Dear [Momma] Hattie,
I'm going bonkers!
My job is now 100 percent virtual. As a result, our twice-a-day staff meetings are done using Zoom. I don't have a problem utilizing the technology. What I do have a serious problem with is two of my colleagues who CONSTANTLY DOMINATE THE CONVERSATION.
They both talk basically non-stop from the time our staff meeting starts until we all log off. It's hard for me to stay focused because of their overwhelming behavior. I also believe others on our calls feel the same way, but for whatever reason, when I privately message them about this problem, they refuse to admit it.
This happens twice a day, every day, and by Friday morning, I am ready to jump out of my home office window...which is on the first floor.
How can I either address one or both of them about their obnoxious behavior?
Please tell me how to approach this so that I do not lose my mind.
You mentioned that you have privately messaged others, and they refuse to admit it bothers them.
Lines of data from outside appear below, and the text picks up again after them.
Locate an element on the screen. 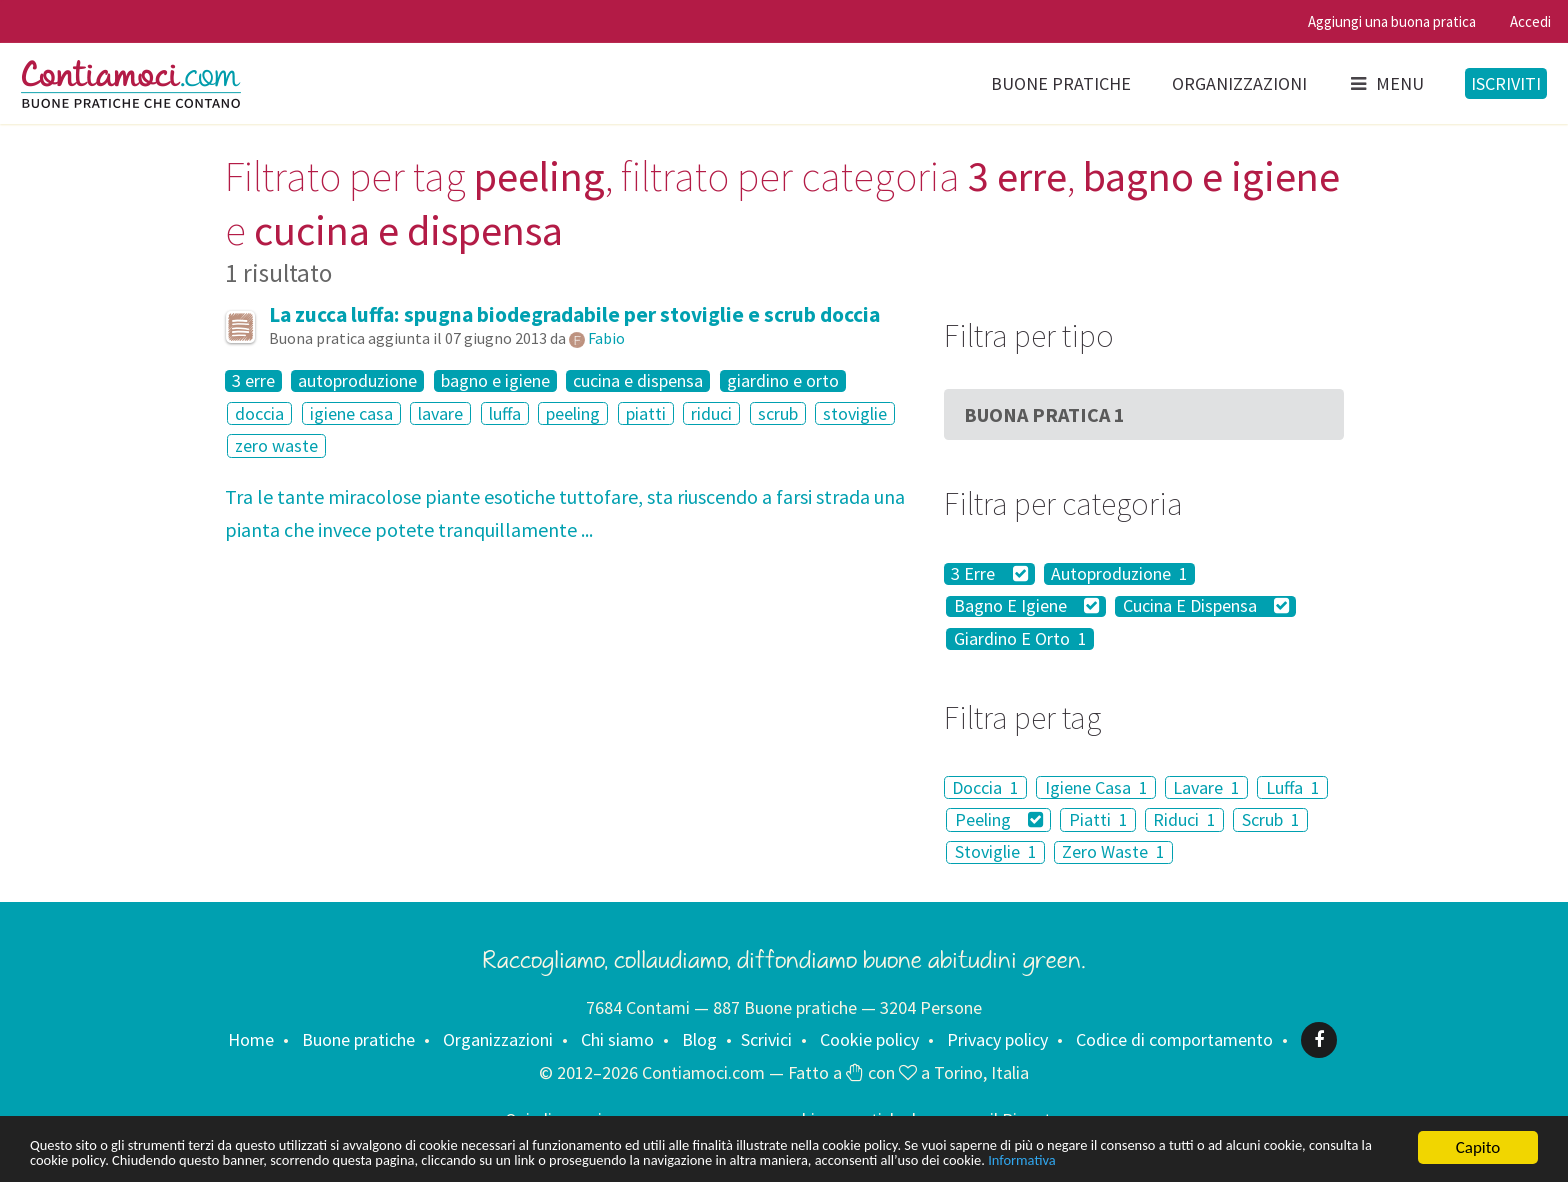  Buone pratiche is located at coordinates (1061, 83).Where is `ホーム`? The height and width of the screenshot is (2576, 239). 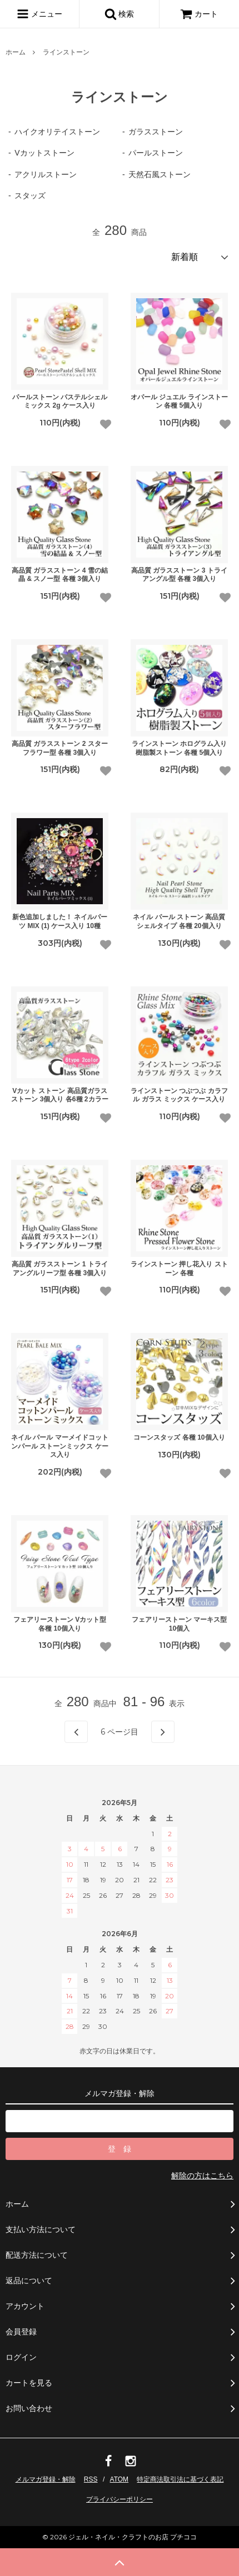
ホーム is located at coordinates (16, 52).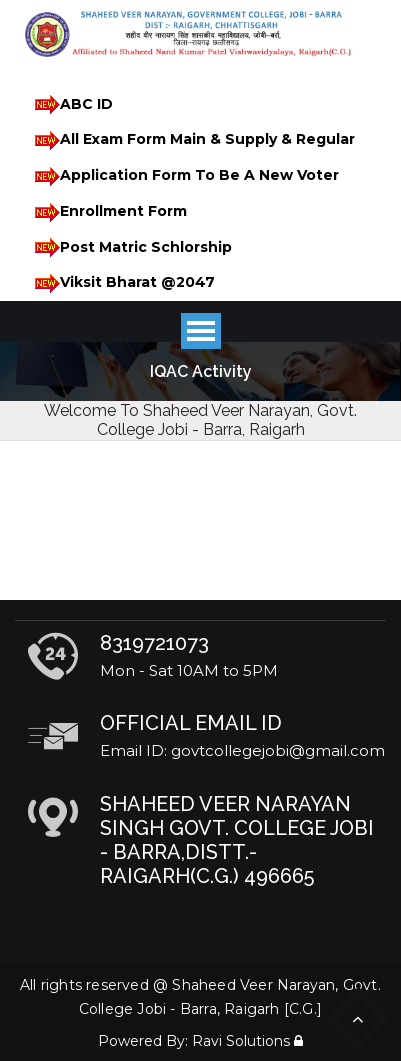 The width and height of the screenshot is (401, 1061). Describe the element at coordinates (107, 212) in the screenshot. I see `Enrollment Form` at that location.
It may not. Sad to say, but many people would relish the idea of a couple of people "taking over" so they can fade into the background.
My rule of thumb is to always go to the source. I believe in speaking to people honestly and respectfully. If you can talk to them together, maybe set up a private zoom meeting with just the three of you, let them know your feelings. No matter how kind your words, realize that some people will take it as a personal attack and get defensive. You may want to prepare for that
If speaking to them does not work and you cannot deal with it, the next step will be to go above them, talking to management or HR. Speaking of management, if these meetings are taking place twice a day with mainly two people are dominating the conversation, I have two questions:
Are these meetings necessary?
If they are required, what are the objectives?
You might want to ask those questions if you do not already know the answers.
Until you get answers or "the dominators" change their behavior, don't jump out your home office window just yet. Try preparing yourself by taking a deep breath before the meeting starts; put on some soft music you can focus on when they are off-topic or on a tangent.
One last suggestion, if you have something important to share with the group by loud! You can raise your voice above theirs (without yelling or sounding angry) and take over. You might be surprised when a "dominator" interrupts you; a colleague might stop them and say, "Hey! Be quiet, we would like to hear what Sarah has to say."